Earlier this week, Synergy (the preeminent basketball video and stat site for college basketball) released a new feature that had me in a tizzy. As a big soccer guy that uses xG (expected goals) probably too religiously, I’m obsessed with measuring the efficiency of shots, regardless of the result.

If you take an open corner 3 and miss it, that should be noted and patted on the back more than taking a contested dribble jumper and making it. Instilling a good process will yield greater returns in the long run than rewarding lower probability results. And now, Synergy Sports has given us just that.

Basically, it has taken the millions of data points it collects from games at every level, and assigned values based on distance, defensive pressure, the play type and the time left on the clock. Here’s a lengthier explanation if you are so inclined to dig into the weeds: https://synergysports.com/explaining-synergy-shot-quality/.

I still think it is missing a few components adjusting for individual ability (a Markus Howard step-back should not be given the same value as anyone else on this planet save Steph Curry), but for now, this gives us a great starting point to measure not just end results, but the process that goes into those shots.

Mapping the Big East

What better way to do so than plotting how each Big East team is currently looking based on SSQ (expected points per shot) and PPS (actual points per shot).

You can see in the upper right quadrant, Marquette is tied with UConn for the highest expected shot value, and tied with Xavier for the actual shot value. All of which is to say Marquette’s elite offensive results are not indicative of a team that is “lucky” or filled with tremendous shooters. It takes great shots and has seen great results.

Check out how this tracks against TRank’s eFG% and AdjORtg results:

The results won’t be identical, as Synergy is simply looking at individual shots, not TO or ORebs, which also impact offensive efficiency, but in general, we see a fairly similar pattern appear on both charts. Taking good shots is and will always be vital.

All comes back to growth

To see exactly where those good shots were coming from I made a table with Marquette’s players, and added a space for the 2021-22 season numbers in order to be able to gauge what had changed the most. The results were fascinating and all point to a single thing.

Take Tyler Kolek for example. Last season, he could barely hit rim on some of his shots, and despite being given a vote of confidence from the staff both in public and in practices, the results were pretty poor.
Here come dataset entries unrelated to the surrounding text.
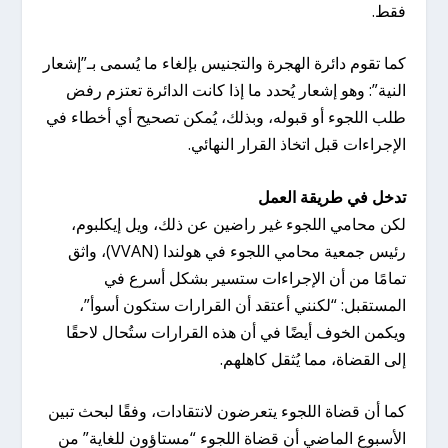
فقط.
كما تقوم دائرة الهجرة والتجنيس بإلغاء ما يُسمى بـ”إشعار
النية”: وهو إشعار يُحدد ما إذا كانت الدائرة تعتزم رفض
طلب اللجوء أو قبوله، وبذلك، يُمكن تصحيح أي أخطاء في
الإجراءات قبل اتخاذ القرار النهائي.
تدخل في طريقة العمل
لكن محامي اللجوء غير راضين عن ذلك، ويل إيكلبوم،
رئيس جمعية محامي اللجوء في هولندا (VVAN)، واثق
تمامًا من أن الإجراءات ستسير بشكل أسرع في
المستقبل: “لكنني أعتقد أن القرارات ستكون أسوأ”،
ويكمن الخوف أيضًا في أن هذه القرارات ستُحال لاحقًا
إلى القضاة، مما يُثقل كاهلهم.
كما أن قضاة اللجوء يتعرضون لانتقادات، وفقًا لبحث تبين
الأسبوع الماضي أن قضاة اللجوء “مستاؤون للغاية” من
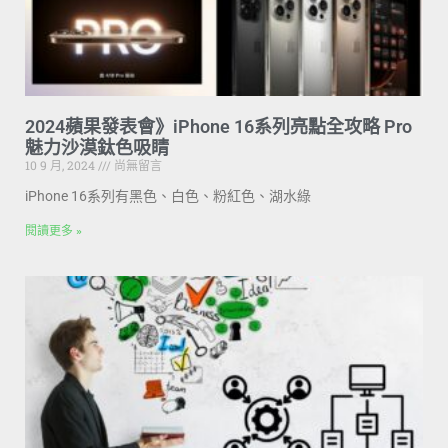
2024蘋果發表會》iPhone 16系列亮點全攻略 Pro
魅力沙漠鈦色吸睛
10 9 月, 2024
尚無留言
iPhone 16系列有黑色、白色、粉紅色、湖水綠
閱讀更多 »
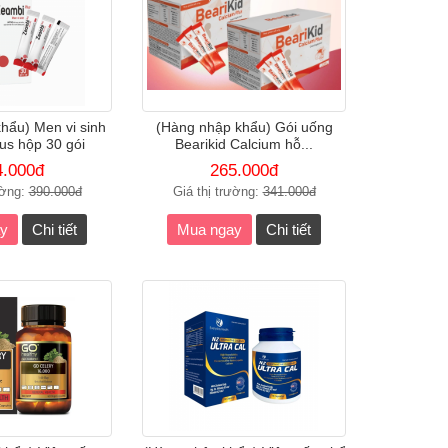
hẩu) Men vi sinh
(Hàng nhập khẩu) Gói uống
us hộp 30 gói
Bearikid Calcium hỗ...
4.000đ
265.000đ
ường:
390.000đ
Giá thị trường:
341.000đ
y
Chi tiết
Mua ngay
Chi tiết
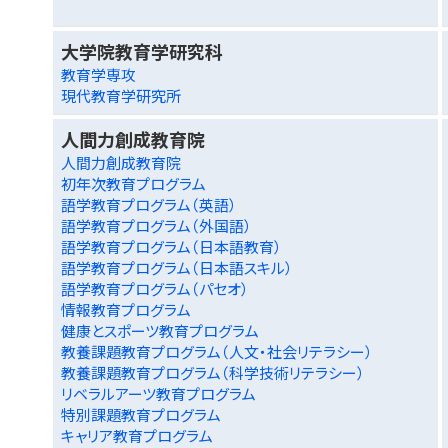
大学院教育学研究科
教育学専攻
現代教育学研究所
人間力創成教育院
人間力創成教育院
初年次教育プログラム
語学教育プログラム（英語）
語学教育プログラム（外国語）
語学教育プログラム（日本語教育）
語学教育プログラム（日本語スキル）
語学教育プログラム（パセオ）
情報教育プログラム
健康とスポーツ教育プログラム
教養課題教育プログラム（人文・社会リテラシー）
教養課題教育プログラム（科学技術リテラシー）
リベラルアーツ教育プログラム
特別課題教育プログラム
キャリア教育プログラム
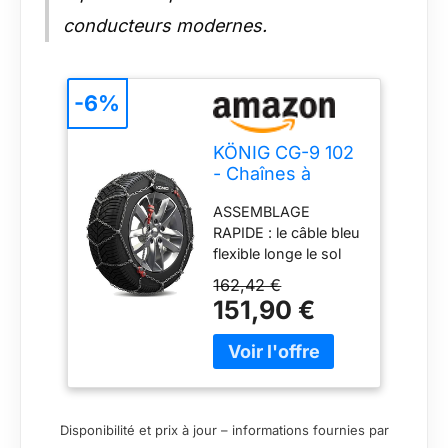
conducteurs modernes.
-6%
KÖNIG CG-9 102
- Chaînes à
Neige, Set de 2
ASSEMBLAGE
RAPIDE : le câble bleu
flexible longe le sol
derrière la roue et
162,42 €
vous permet de
151,90 €
connecter toutes les
parties de la chaîne
sans déplacer le
véhicule. 1 ARRÊT
POUR L'INSTALLER :
Vous n'avez besoin
Disponibilité et prix à jour – informations fournies par
d'arrêter la voiture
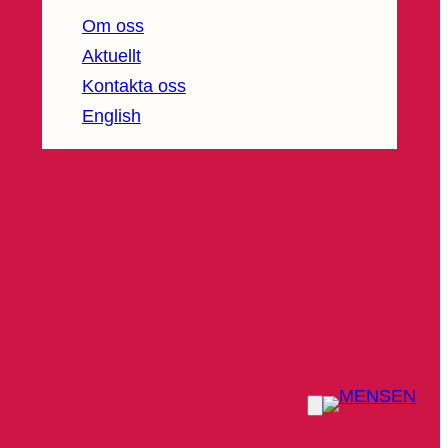
Om oss
Aktuellt
Kontakta oss
English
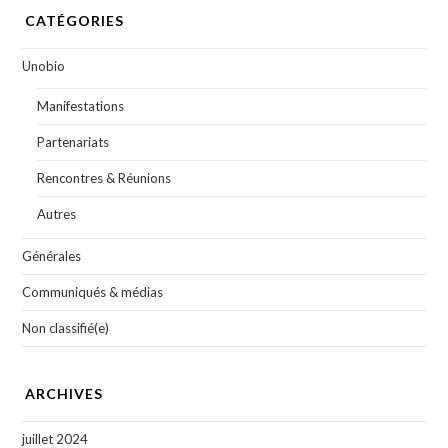
CATÉGORIES
Unobio
Manifestations
Partenariats
Rencontres & Réunions
Autres
Générales
Communiqués & médias
Non classifié(e)
ARCHIVES
juillet 2024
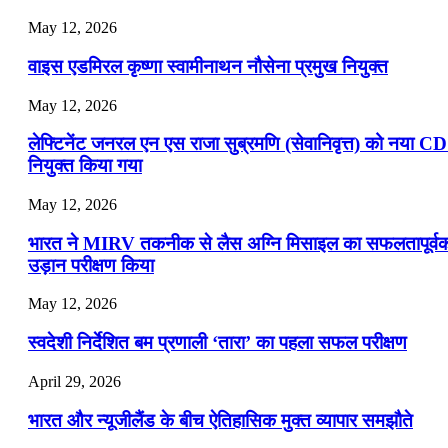
May 12, 2026
वाइस एडमिरल कृष्णा स्वामीनाथन नौसेना प्रमुख नियुक्त
May 12, 2026
लेफ्टिनेंट जनरल एन एस राजा सुब्रमणि (सेवानिवृत्त) को नया C
नियुक्त किया गया
May 12, 2026
भारत ने MIRV तकनीक से लैस अग्नि मिसाइल का सफलतापूर्व
उड़ान परीक्षण किया
May 12, 2026
स्वदेशी निर्देशित बम प्रणाली ‘तारा’ का पहला सफल परीक्षण
April 29, 2026
भारत और न्यूजीलैंड के बीच ऐतिहासिक मुक्त व्यापार समझौते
Using this Synergy tool, you can see that even though he was expected to hit 0.97 points per shot last season, he actually only hit 0.8, a huge -0.17 underperformance.

This season, his shot selection/quality has actually gone down to 0.94. However, the results are head and shoulders ahead of where they were last season, making an additional 0.21 points per shot, for a turnaround in Synergy Shot Making of +0.24, the largest on the team.
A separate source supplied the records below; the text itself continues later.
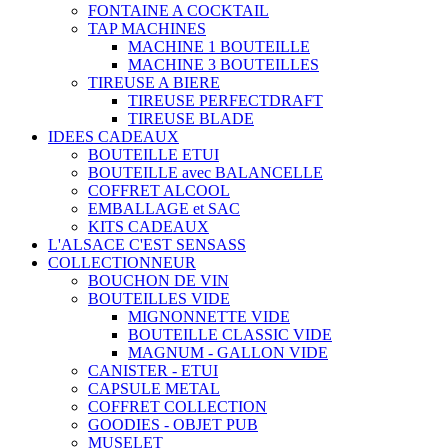
FONTAINE A COCKTAIL
TAP MACHINES
MACHINE 1 BOUTEILLE
MACHINE 3 BOUTEILLES
TIREUSE A BIERE
TIREUSE PERFECTDRAFT
TIREUSE BLADE
IDEES CADEAUX
BOUTEILLE ETUI
BOUTEILLE avec BALANCELLE
COFFRET ALCOOL
EMBALLAGE et SAC
KITS CADEAUX
L'ALSACE C'EST SENSASS
COLLECTIONNEUR
BOUCHON DE VIN
BOUTEILLES VIDE
MIGNONNETTE VIDE
BOUTEILLE CLASSIC VIDE
MAGNUM - GALLON VIDE
CANISTER - ETUI
CAPSULE METAL
COFFRET COLLECTION
GOODIES - OBJET PUB
MUSELET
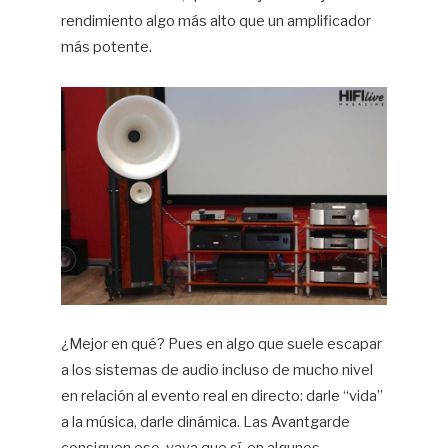
rendimiento algo más alto que un amplificador
más potente.
¿Mejor en qué? Pues en algo que suele escapar
a los sistemas de audio incluso de mucho nivel
en relación al evento real en directo: darle “vida”
a la música, darle dinámica. Las Avantgarde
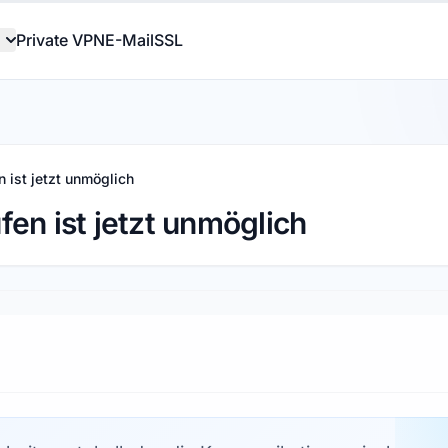
Private VPN
E-Mail
SSL
 ist jetzt unmöglich
fen ist jetzt unmöglich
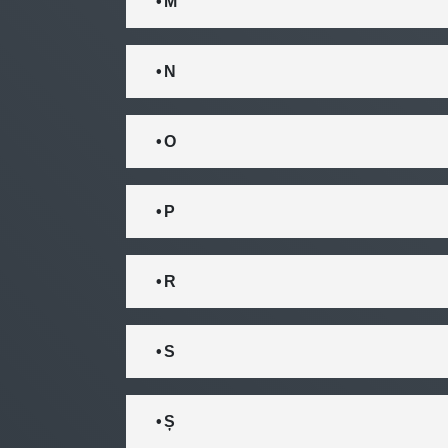
• M
• N
• O
• P
• R
• S
• Ș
And look at that quality chart again. One of my worries going into the season was that without Justin or Darryl to carry the offense at points, this group wouldn’t have the ability to increase their usage efficiently against more keyed in opponents. And the shot quality does tell us that on the whole, this group of returners has been taking “tougher” shots this year compared to last, with a median SSQ drop of -0.03.
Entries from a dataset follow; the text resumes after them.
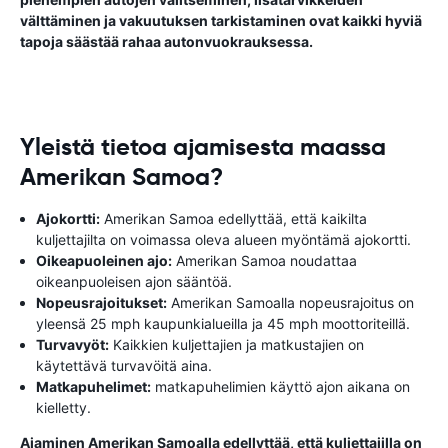
välttäminen ja vakuutuksen tarkistaminen ovat kaikki hyviä
tapoja säästää rahaa autonvuokrauksessa.
Yleistä tietoa ajamisesta maassa
Amerikan Samoa?
Ajokortti:
Amerikan Samoa edellyttää, että kaikilta
kuljettajilta on voimassa oleva alueen myöntämä ajokortti.
Oikeapuoleinen ajo:
Amerikan Samoa noudattaa
oikeanpuoleisen ajon sääntöä.
Nopeusrajoitukset:
Amerikan Samoalla nopeusrajoitus on
yleensä 25 mph kaupunkialueilla ja 45 mph moottoriteillä.
Turvavyöt:
Kaikkien kuljettajien ja matkustajien on
käytettävä turvavöitä aina.
Matkapuhelimet:
matkapuhelimien käyttö ajon aikana on
kielletty.
Ajaminen Amerikan Samoalla edellyttää, että kuljettajilla on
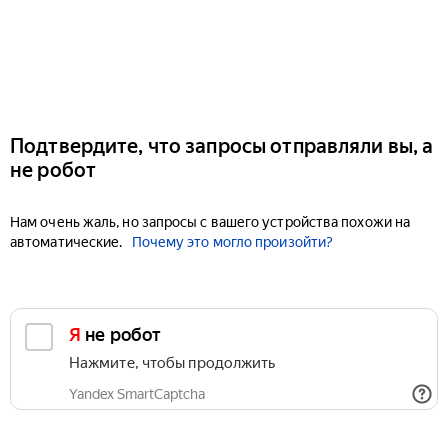
Подтвердите, что запросы отправляли вы, а
не робот
Нам очень жаль, но запросы с вашего устройства похожи на
автоматические.
Почему это могло произойти?
Я не робот
Нажмите, чтобы продолжить
Yandex SmartCaptcha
But, as we highlighted over and over at the end of 2022, the growth this team has shown in ability is remarkable. Despite taking lower quality shots (in much higher minutes and volume) the actual production has increased by +0.11 points per shot, for a turnaround in shot making of +0.16. That’s a lot of numbers, but think of it this way, the returning players have been able to collectively improve their shot making ability by 16 points per 100 possessions.

It isn’t one player all of a sudden finding their 3-point stroke. Or another just going on a heater at the rim. The “worst” jump from year to year was Kam Jones’ +0.08, and yet that’s still a 66% increase from his freshmen year.

There is a lot of season left and we’ll make sure to run this analysis again once all the games have been played, but for now, this fancy new tool just goes to confirm that this offense is no fluke, and the individual leaps taken by each player have yielded some amazing collective results.